> Record excerpts:
╭──
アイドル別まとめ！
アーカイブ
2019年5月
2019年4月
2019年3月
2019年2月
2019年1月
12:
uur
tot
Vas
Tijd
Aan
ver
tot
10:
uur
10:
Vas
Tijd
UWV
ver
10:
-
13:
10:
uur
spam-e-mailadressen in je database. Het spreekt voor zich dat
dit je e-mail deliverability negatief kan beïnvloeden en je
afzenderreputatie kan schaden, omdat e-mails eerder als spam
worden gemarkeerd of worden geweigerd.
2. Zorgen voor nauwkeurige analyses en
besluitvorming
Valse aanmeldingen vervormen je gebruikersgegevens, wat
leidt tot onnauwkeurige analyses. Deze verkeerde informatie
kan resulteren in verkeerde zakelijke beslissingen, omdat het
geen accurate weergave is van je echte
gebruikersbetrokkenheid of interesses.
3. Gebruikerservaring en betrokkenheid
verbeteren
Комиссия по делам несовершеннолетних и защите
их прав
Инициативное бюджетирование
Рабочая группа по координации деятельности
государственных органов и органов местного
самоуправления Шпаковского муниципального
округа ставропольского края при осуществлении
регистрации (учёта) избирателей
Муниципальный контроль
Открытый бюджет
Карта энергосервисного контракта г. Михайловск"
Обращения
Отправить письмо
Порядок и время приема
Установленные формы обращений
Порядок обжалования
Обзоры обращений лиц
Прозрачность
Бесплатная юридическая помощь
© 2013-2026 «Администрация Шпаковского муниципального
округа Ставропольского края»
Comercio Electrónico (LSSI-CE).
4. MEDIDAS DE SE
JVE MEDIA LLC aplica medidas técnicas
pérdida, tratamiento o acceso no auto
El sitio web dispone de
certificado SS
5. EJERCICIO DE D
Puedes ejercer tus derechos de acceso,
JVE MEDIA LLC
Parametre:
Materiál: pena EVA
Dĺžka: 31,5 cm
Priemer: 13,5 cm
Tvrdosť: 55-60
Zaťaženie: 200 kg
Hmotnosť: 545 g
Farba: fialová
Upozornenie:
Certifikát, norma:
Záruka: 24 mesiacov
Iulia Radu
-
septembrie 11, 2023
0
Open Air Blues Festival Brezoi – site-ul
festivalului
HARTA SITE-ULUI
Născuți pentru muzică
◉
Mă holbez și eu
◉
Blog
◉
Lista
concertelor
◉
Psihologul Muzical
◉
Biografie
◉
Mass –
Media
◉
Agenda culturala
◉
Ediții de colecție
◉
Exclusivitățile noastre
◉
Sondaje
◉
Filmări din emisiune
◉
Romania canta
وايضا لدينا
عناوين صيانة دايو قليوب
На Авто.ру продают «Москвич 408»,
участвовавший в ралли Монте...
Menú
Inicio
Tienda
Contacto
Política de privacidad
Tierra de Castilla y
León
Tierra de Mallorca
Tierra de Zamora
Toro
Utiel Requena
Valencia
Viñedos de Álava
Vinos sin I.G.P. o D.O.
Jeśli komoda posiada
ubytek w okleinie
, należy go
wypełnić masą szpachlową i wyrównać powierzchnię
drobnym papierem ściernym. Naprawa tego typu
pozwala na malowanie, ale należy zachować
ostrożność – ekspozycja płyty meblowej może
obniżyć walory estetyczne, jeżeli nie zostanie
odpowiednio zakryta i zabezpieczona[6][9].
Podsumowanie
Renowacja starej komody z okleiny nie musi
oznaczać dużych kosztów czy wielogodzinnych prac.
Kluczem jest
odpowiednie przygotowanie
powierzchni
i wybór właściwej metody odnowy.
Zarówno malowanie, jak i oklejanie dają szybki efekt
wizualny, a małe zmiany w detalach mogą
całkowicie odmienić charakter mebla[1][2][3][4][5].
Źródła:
╰──
╭──
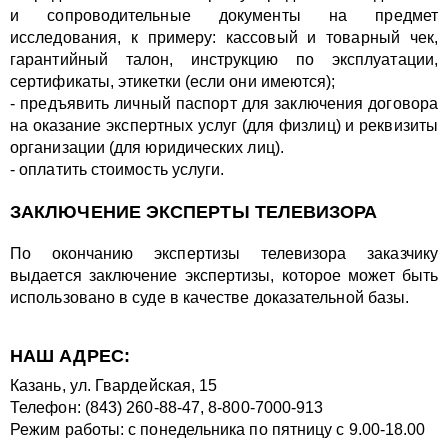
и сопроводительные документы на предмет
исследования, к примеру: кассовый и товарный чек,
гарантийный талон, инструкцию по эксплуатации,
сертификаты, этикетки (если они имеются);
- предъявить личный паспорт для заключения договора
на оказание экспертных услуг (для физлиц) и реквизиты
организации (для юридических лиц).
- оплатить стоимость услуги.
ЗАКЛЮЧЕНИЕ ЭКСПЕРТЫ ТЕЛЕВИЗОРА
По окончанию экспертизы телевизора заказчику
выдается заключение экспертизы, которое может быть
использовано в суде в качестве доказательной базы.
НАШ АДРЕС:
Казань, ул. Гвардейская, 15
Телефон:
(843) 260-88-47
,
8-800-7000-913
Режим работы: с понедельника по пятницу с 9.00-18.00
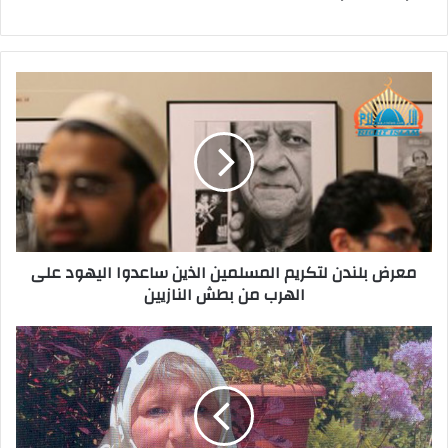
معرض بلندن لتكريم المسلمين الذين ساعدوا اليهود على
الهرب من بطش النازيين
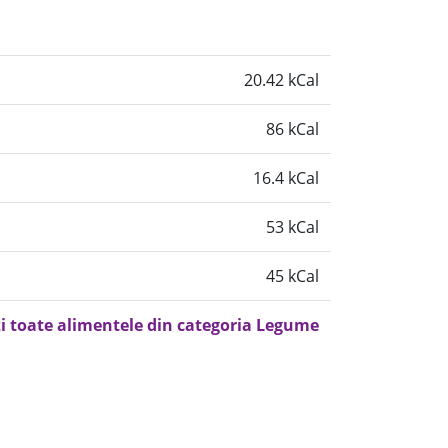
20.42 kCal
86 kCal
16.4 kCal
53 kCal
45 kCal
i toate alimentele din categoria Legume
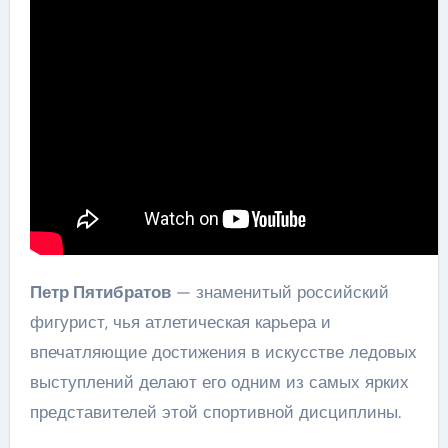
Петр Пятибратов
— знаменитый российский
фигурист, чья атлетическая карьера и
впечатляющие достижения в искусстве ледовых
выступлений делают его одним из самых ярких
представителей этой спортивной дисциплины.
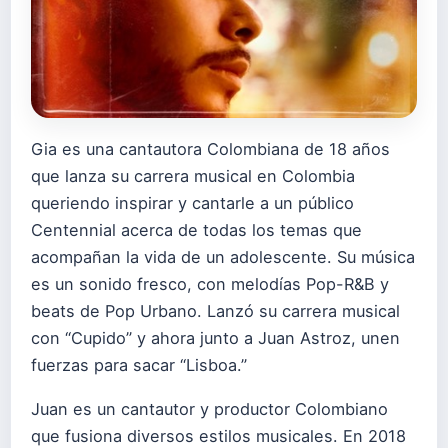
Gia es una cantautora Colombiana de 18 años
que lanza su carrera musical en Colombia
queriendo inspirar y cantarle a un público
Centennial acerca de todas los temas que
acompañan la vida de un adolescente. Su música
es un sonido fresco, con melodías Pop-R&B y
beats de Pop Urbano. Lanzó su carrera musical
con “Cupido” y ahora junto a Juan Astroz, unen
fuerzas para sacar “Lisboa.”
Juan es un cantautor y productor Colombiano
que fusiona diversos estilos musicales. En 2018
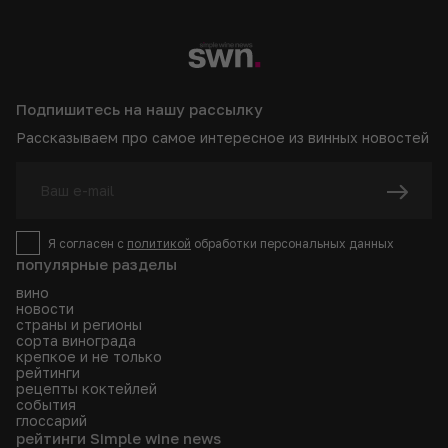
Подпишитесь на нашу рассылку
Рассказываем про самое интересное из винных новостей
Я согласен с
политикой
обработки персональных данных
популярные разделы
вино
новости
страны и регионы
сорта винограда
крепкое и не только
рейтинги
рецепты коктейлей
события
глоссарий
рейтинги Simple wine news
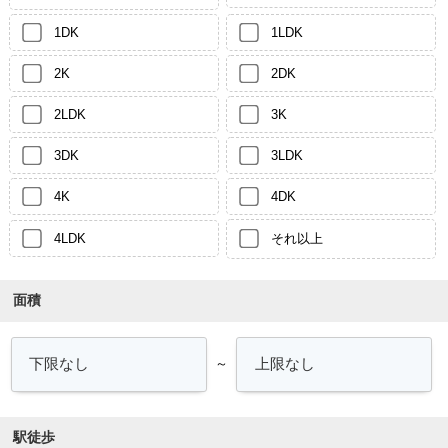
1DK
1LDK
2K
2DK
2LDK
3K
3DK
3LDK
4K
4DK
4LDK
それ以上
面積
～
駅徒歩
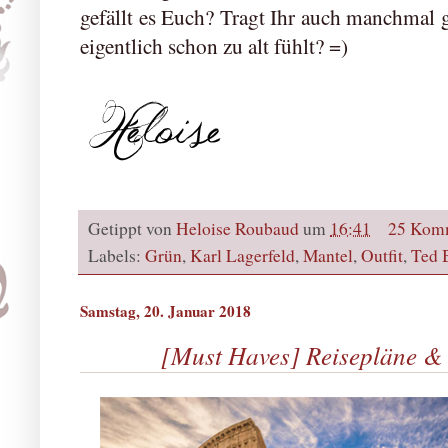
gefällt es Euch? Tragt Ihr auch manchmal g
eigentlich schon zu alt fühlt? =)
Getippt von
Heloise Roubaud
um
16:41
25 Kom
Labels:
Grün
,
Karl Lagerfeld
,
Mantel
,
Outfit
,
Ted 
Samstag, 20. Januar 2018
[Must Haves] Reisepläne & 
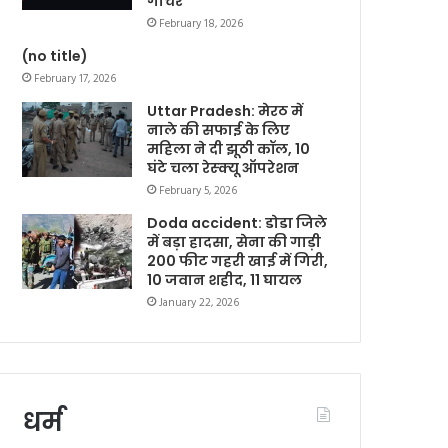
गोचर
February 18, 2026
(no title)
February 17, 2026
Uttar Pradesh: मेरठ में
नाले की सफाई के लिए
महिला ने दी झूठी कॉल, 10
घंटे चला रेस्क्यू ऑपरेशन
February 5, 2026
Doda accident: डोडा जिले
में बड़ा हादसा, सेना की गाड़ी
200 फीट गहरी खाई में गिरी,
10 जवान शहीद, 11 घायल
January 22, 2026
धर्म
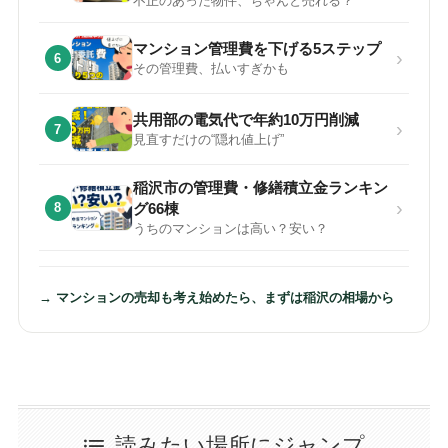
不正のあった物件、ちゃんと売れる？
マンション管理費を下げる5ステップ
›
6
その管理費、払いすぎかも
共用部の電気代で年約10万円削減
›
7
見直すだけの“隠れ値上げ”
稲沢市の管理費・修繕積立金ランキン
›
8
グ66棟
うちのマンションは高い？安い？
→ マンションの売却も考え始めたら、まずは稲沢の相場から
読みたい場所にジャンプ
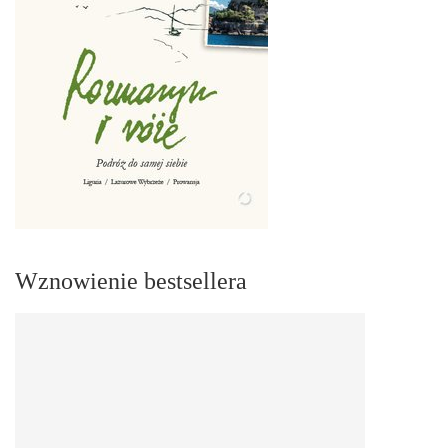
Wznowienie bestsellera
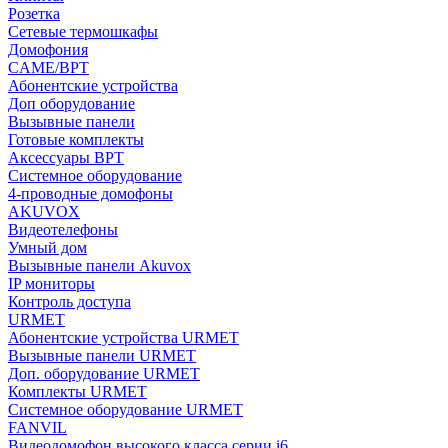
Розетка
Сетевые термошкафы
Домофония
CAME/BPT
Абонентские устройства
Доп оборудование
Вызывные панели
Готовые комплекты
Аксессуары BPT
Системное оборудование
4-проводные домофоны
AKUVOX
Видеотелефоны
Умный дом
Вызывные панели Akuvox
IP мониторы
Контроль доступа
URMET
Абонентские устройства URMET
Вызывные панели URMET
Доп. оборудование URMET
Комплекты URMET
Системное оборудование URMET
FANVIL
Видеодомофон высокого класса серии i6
╰──
╭──
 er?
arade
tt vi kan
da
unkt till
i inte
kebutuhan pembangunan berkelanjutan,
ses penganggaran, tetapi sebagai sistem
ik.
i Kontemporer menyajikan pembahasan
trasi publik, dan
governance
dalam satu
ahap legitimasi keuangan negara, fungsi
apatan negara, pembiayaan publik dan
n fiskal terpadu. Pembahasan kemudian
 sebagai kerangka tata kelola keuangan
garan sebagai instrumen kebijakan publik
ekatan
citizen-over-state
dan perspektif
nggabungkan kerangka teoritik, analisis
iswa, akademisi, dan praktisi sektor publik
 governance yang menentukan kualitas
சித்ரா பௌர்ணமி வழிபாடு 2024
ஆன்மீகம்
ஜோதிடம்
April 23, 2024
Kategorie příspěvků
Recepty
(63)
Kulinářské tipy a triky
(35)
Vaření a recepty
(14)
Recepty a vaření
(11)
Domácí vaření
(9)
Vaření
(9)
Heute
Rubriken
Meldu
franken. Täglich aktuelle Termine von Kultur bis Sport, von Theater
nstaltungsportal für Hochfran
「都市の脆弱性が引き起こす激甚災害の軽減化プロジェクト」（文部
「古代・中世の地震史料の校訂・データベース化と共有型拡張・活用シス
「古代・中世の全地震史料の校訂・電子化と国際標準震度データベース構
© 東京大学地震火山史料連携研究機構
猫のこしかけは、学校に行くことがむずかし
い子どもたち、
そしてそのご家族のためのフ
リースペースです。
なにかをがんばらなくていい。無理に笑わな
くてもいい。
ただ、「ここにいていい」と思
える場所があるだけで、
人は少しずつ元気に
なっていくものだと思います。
╰──
> To do:
Report all lines in the listing above that contain the word "Шпаковского".

> Answer:
самоуправления Шпаковского муниципального
© 2013-2026 «Администрация Шпаковского муниципального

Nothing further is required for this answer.